Within every intelligent machine, such as an industrial robotic arm, there is, of course, software.
The software is what enables it to operate according to its requirements.
And as the machines get more sophisticated, so does the software.
It’s possible to underestimate the difficulty of computer programming if, like us, you have no idea about coding.
But as software engineer at Hannover explained, if a robot is programmed to find an object at location A, it can get totally bamboozled if the object is one or two millimetres out from where it is supposed to be.
This, of course, is an overly simplistic example, but there are many lines of code that go into fixing that simple problem alone.
The software expert said “a robot has zero ability to improvise unless it is written into the code”. She added that certain new technologies — machine learning, for example — could provide a different, more powerful way to solve this problem.
However, if it’s anything like the “reveries” the robots in Westworld have, maybe we need to think about exactly how much power we want to give these robots.
One of the most complex challenges — and there are many software challenges in a variety of different fields — is teaching a robot how to recognise objects and then pick them up appropriately.
Such a task might be easy if all the objects are the same or the robot has to pick one single object each time, but not so easy when the robot is faced with many different objects from which it is required to pick several different objects.
Think of it like shopping. When a human visits a supermarket, they wander along the aisles and view many hundreds of objects and pick out maybe 20 or 30 items to put in their basket and take to the counter.
Similar activity takes place in warehouses evey day, but robots are not capable of doing that job anywhere near as effectively as a human.
The hardware isn’t the main problem although there are advances to be made in gripping technology. The main problem at the moment is the software.
A robot can look at products through its cameras and search its cloud-hosted database to identify those products, which is difficult by itself. But then it has to know how to pick them up — a bag of potato chips needs to be handled differently to a bottle or a vegetable.
The software expert who spoke to Robotics and Automation News said it could be that machine learning will have a role to play, although she added that it would take time to train the models.

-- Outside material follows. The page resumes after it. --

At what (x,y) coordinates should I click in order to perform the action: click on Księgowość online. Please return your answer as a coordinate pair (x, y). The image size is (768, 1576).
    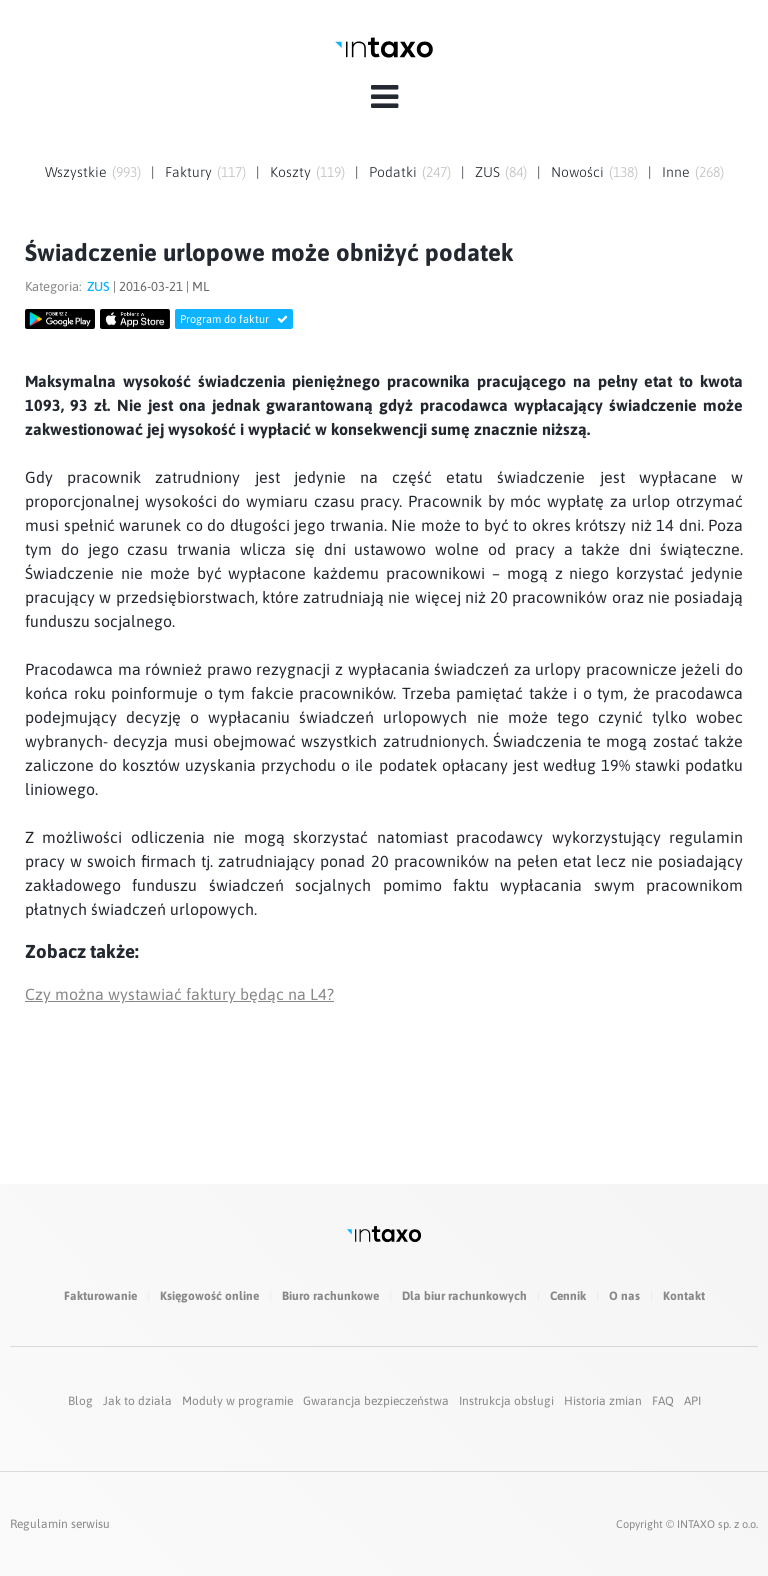     Looking at the image, I should click on (209, 1296).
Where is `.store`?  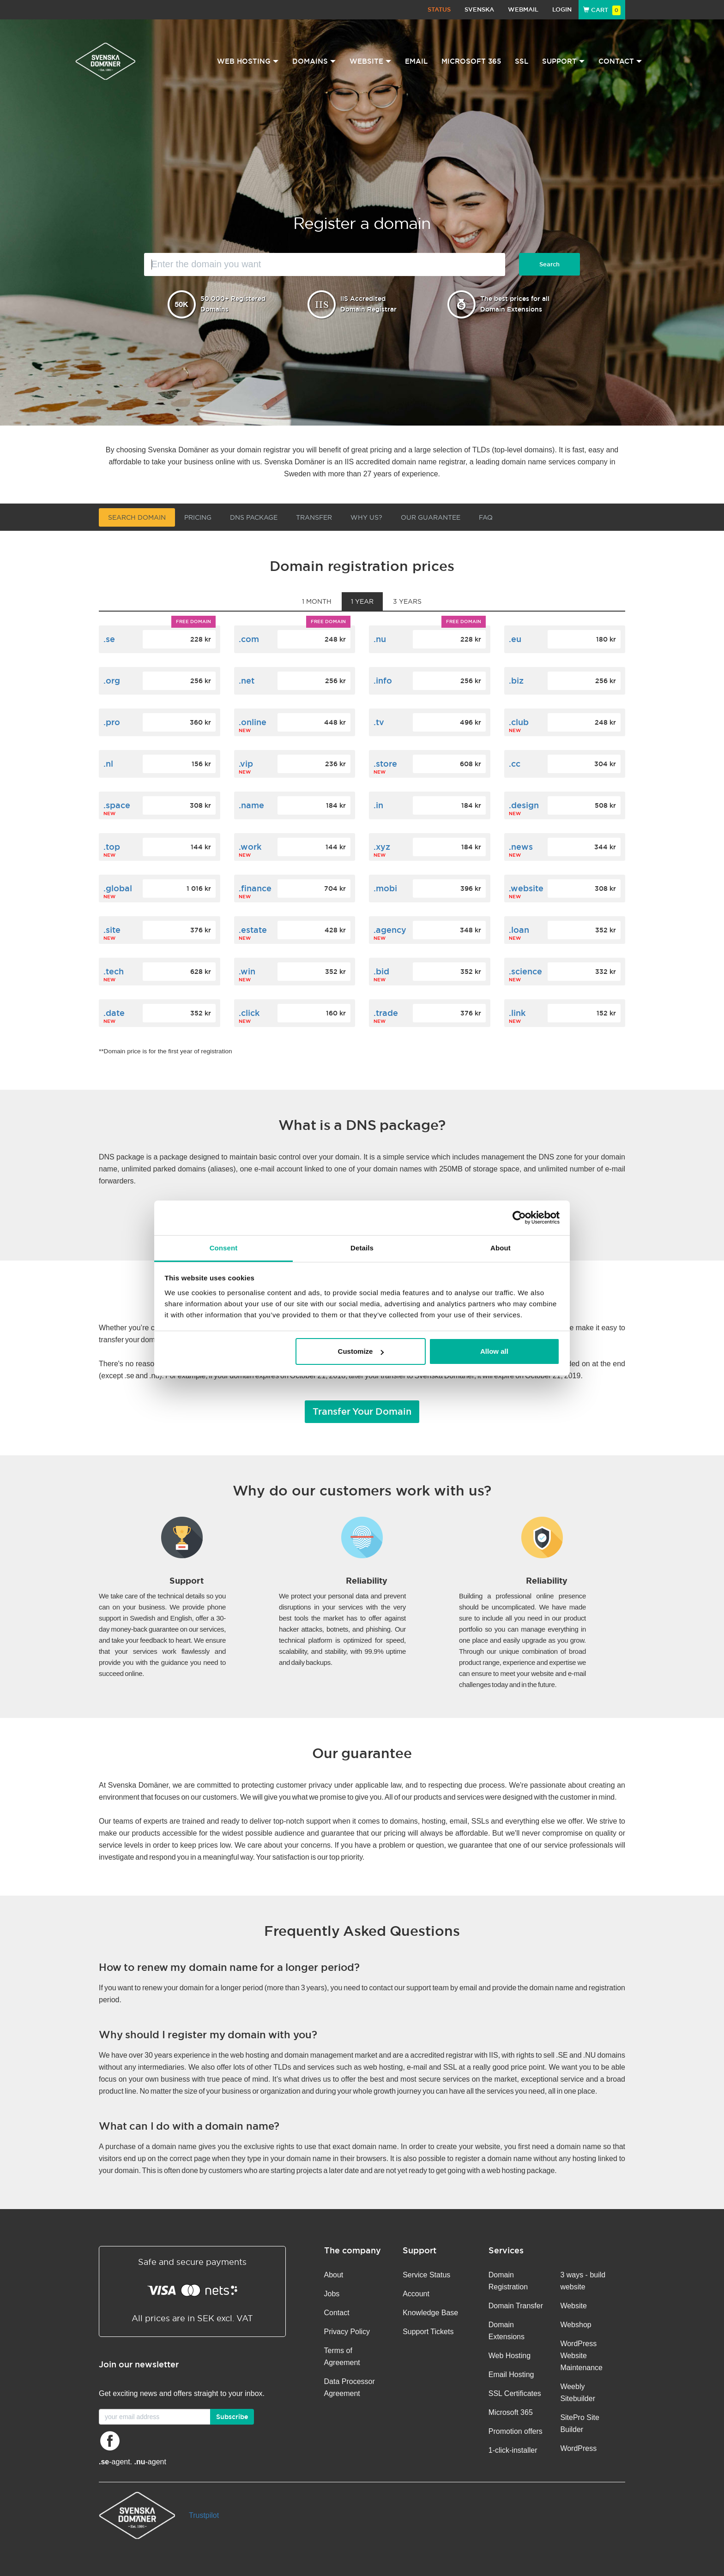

She said that the crucial thing that makes artificial intelligence work is the aspect of learning — all AI models need to learn from experience, from seeing objects and picking them up and so on.
It does not necessarily need a pre-made database — it essentially builds one of its own.
And, of course, this learning and then the application of the learning can be useful in a huge range of tasks.
Machine learning is a branch of AI, and so is deep learning. All of these new programming paradigms offer much for the future, and many companies are looking into them.
But it will take time for the first true AI programs to start having an effect on robotics and automation.
When they are ready, however, the manufacturing and logistics sectors will probably see some fundamental changes.